Le Royaume-Uni accélère la transformation de ses capacités de renseignement et de surveillance. Le ministère britannique de la Défense (MoD) prévoit de retirer plus tôt que prévu le système de drones Watchkeeper WK450 Mk1, en service depuis plus d’une décennie. Ce retrait anticipé répond à la fois à des contraintes budgétaires et à l’évolution des besoins opérationnels, dans un contexte de réévaluation des performances des drones tactiques après le conflit en Ukraine.
En novembre dernier, le secrétaire à la Défense, John Healey, avait confirmé que seuls 11 des 54 appareils acquis en 2010 auprès de Thales UK restaient opérationnels. Héritier du drone israélien Hermes 450, le Watchkeeper avait été conçu pour des missions de renseignement, surveillance, acquisition d’objectifs et reconnaissance (ISTAR), avec une autonomie de 16 heures et la capacité de voler à 15 000 pieds.

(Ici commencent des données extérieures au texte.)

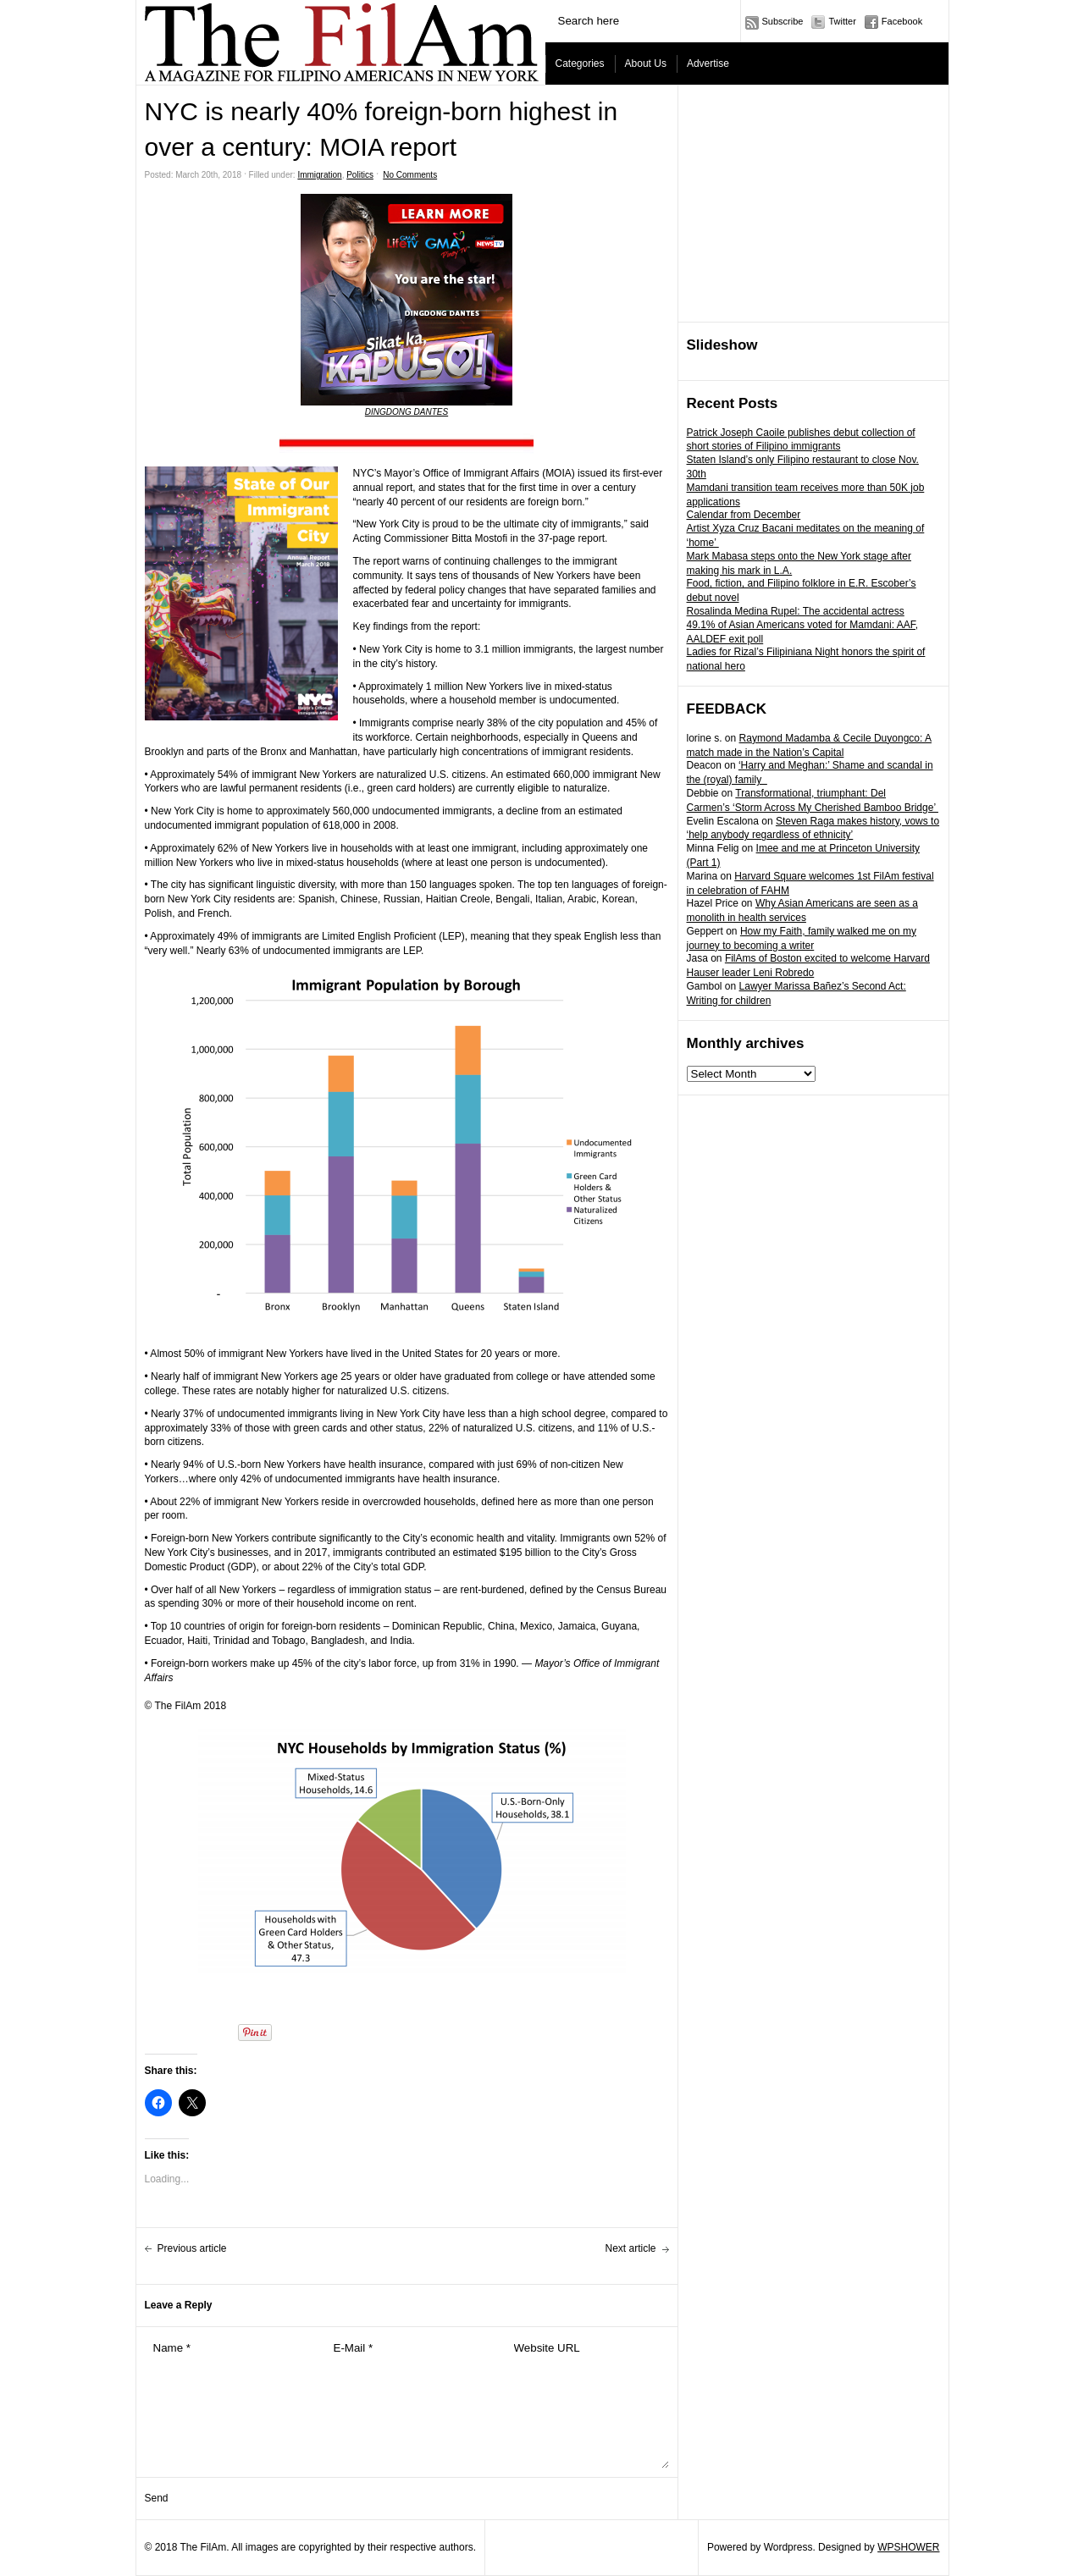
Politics (359, 174)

CORVUS : un programme pour concevoir la relève
Pour préparer la suite, le ministère a lancé en avril un appel à l’industrie baptisé programme CORVUS. Cette démarche vise à identifier une nouvelle plateforme capable de réaliser des missions de recherche tactique terrestre en profondeur (Land Tactical Deep Find) à l’échelle d’une division ou d’un corps d’armée.
Parmi les exigences, figurent une autonomie d’au moins 24 heures, la capacité d’évoluer dans des espaces contestés ou privés de signaux satellites, ainsi qu’un partage rapide des données au sein d’une coalition internationale. Les industriels ont jusqu’au second semestre pour soumettre leurs propositions, qui devront concilier performance opérationnelle et coûts maîtrisés.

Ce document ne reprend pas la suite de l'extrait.